============================================================================================================
About: This document is also available at http://rpubs.com/sherloconan/615424
In this assignment you will be working with dataset from your 699 project. You will perform principal component analysis (PCA).
Establish the optimal number of components: visualize the scree plot and explain your decision. [ - 10pts]
Visualize PCA1 and PCA2 and describe which variables contribute to the PCA. [ - 10pts]
Reflect how you could use the reduced dimensionality in your final paper. [ - 10pts]
Writing style. [ - 10pts]
The EDA parts are available at RPubs - part I and RPubs - part II. The modeling part is available at RPubs - part III.
The project dataset is the Bitcoin price as a time series. The PCA cannot be conducted in this case. Hence, the default dataset “mtcars” will be in use.

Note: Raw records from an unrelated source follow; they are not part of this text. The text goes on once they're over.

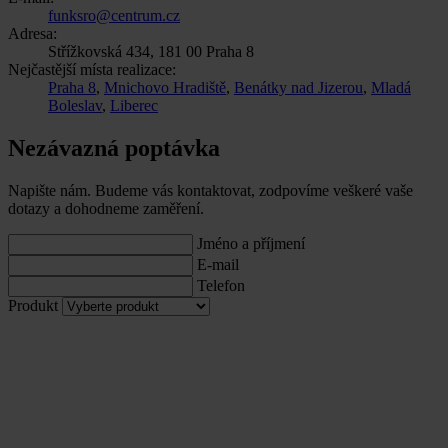
funksro@centrum.cz
Adresa:
Střížkovská 434, 181 00 Praha 8
Nejčastější místa realizace:
Praha 8
,
Mnichovo Hradiště
,
Benátky nad Jizerou
,
Mladá
Boleslav
,
Liberec
Nezávazná poptávka
Napište nám. Budeme vás kontaktovat, zodpovíme veškeré vaše
dotazy a dohodneme zaměření.
Jméno a příjmení
E-mail
Telefon
Produkt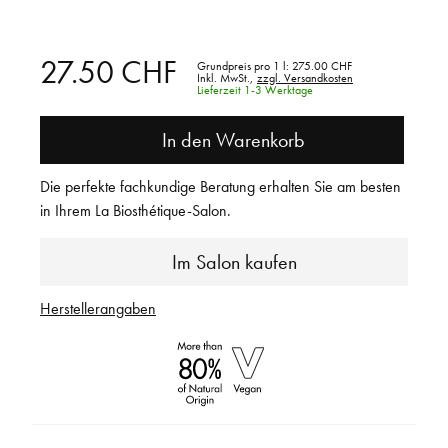
27.50 CHF
Grundpreis pro 1 l:
275.00 CHF
Inkl. MwSt.,
zzgl. Versandkosten
Lieferzeit 1-3 Werktage
In den Warenkorb
Die perfekte fachkundige Beratung erhalten Sie am besten
in Ihrem La Biosthétique-Salon.
Im Salon kaufen
Herstellerangaben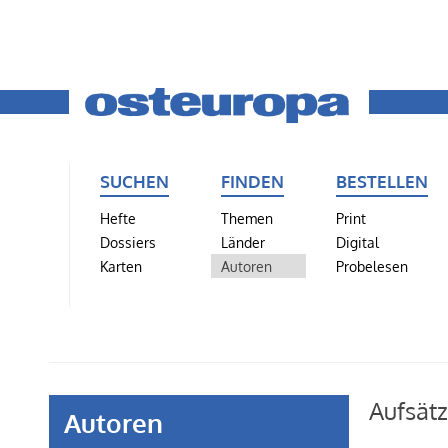
SUCHEN
FINDEN
BESTELLEN
Hefte
Themen
Print
Dossiers
Länder
Digital
Karten
Autoren
Probelesen
Aufsätz
Autoren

Fig. 1 shows the raw data.
data <- mtcars[,c(1,3)]
f1 <- ggplot(data,aes(mpg,disp))+geom_point()+labs(x="Fuel economy (miles per gallon)",y="Engine displacement (cubic inch)",subtitle="Raw data")+ggtitle("Fig. 1. Scatter plot of MPG and DISP")+theme_classic()

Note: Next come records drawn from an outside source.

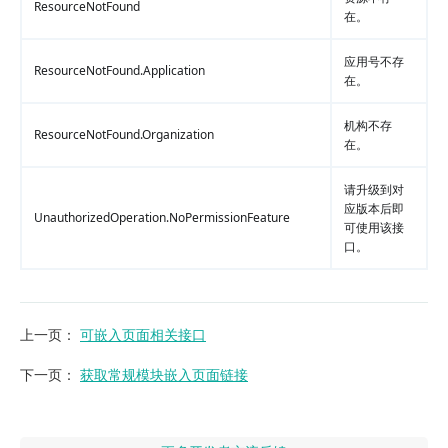
ResourceNotFound
在。
应用号不存
ResourceNotFound.Application
在。
机构不存
ResourceNotFound.Organization
在。
请升级到对
应版本后即
UnauthorizedOperation.NoPermissionFeature
可使用该接
口。
上一页
：
可嵌入页面相关接口
下一页
：
获取常规模块嵌入页面链接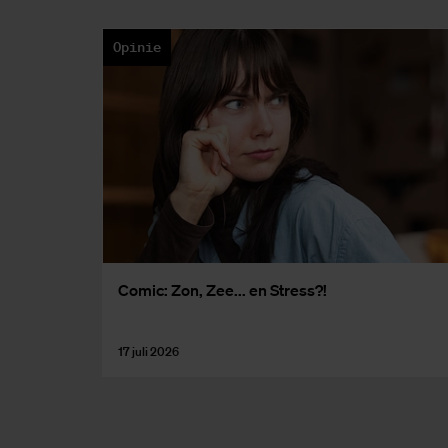
Opinie
Co­mic: Zon, Zee... en Stress?!
17 juli 2026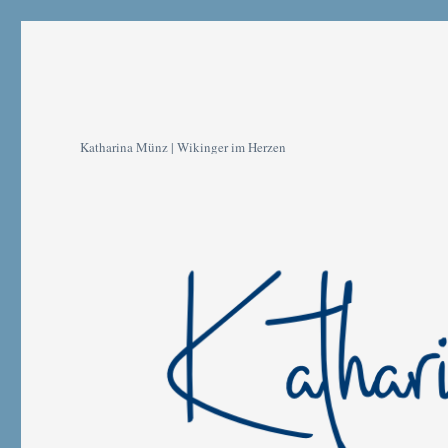
Katharina Münz | Wikinger im Herzen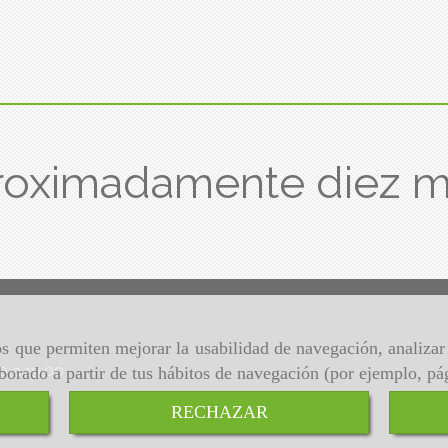
roximadamente diez 
ros que permiten mejorar la usabilidad de navegación, analiza
00 a 19:00
aborado a partir de tus hábitos de navegación (por ejemplo, pá
RECHAZAR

data <- data.frame(scale(data))
f2 <- ggplot(data,aes(mpg,disp))+geom_point()+labs(x="Fuel economy (miles per gallon)",y="Engine displacement (cubic inch)",subtitle="Scaled data")+ggtitle("Fig. 2. Scatter plot of MPG and DISP")+theme_classic()
gridExtra::grid.arrange(f1,f2,nrow=1,bottom="Before PCA")
The summary shows the importance of components. (1) sdev, the standard deviations of the principal components, i.e., the square roots of the eigenvalues of the covariance/correlation matrix, though the calculation is actually done with the singular values of the data matrix. (2) rotation, the matrix of variable loadings, i.e., a matrix whose columns contain the eigenvectors. The function “princomp” returns this in the element loadings. (3) x, if retx is true, then the value of the rotated data (the centred (and scaled if requested) data multiplied by the rotation matrix) is returned. Hence, cov(x) is the diagonal matrix diag(sdev^2). For the formula method, napredict() is applied to handle the treatment of values omitted by the na.action.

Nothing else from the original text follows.